I am attempting to copy data into snowflake on an AWS Lambda. I have a situation right now where I have a dataframe that has no duplicates in it. I verify this by checking my dataframe like so:
df.duplicated().any()
and verify that it returns False
I then double check by filtering by what should be a unique value in the dataframe
df[df["myColumn"] == "uniqueValue"]
and I get 1 result.
I then run the following:
write_pandas(
conn=con,
df=df,
table_name=table_name,
database=database,
schema=schema,
chunk_size=chunk_size,
quote_identifiers=False,
)
and then when the data lands in the Snowflake table and I query it, there are 5 of each row in the SF database.
I verified that this function only runs one time as well.
Why am I getting 5 duplicates?
EDIT OK so I realized it's not related to this package. The issue is that after 1 minute the lambda is triggered again, and then again 1 minute later, etc. until it's been triggered 5 times.
No idea why it's being triggered multiple times though because all of the executions succeed eventually, but there are 5 of them running before the first one actually completes
UPDATE
Verified that it's not a memory issue and not a timeout issue.
What I have noticed is that when an API Call is made to retrieve some external data is when the next lambda seems to be triggered. Not sure why that would play a role but it seems to be affecting it.
Also, it's not set at 5 times, it will just re-trigger every minute until the first lambda execution finishes.

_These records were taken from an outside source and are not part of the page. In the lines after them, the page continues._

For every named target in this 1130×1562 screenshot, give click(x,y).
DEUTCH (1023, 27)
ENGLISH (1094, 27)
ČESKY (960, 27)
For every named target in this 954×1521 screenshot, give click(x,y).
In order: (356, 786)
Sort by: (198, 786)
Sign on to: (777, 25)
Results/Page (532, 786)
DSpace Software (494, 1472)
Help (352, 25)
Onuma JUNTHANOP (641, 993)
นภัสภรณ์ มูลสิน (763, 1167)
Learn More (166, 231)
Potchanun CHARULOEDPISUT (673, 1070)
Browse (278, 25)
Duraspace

I can see that the logs stop when the API call starts, and it's at that same log mark that I see the next lambda execution start.
I'm not sure if this is a Jenkins specific issue or not, but what I found is that I was invoking the function synchronously and after 1 minute, if the lambda had not responded, then it was triggering it again... running with the invoke-async
cli option instead of invoke
lead to the duplication stopping.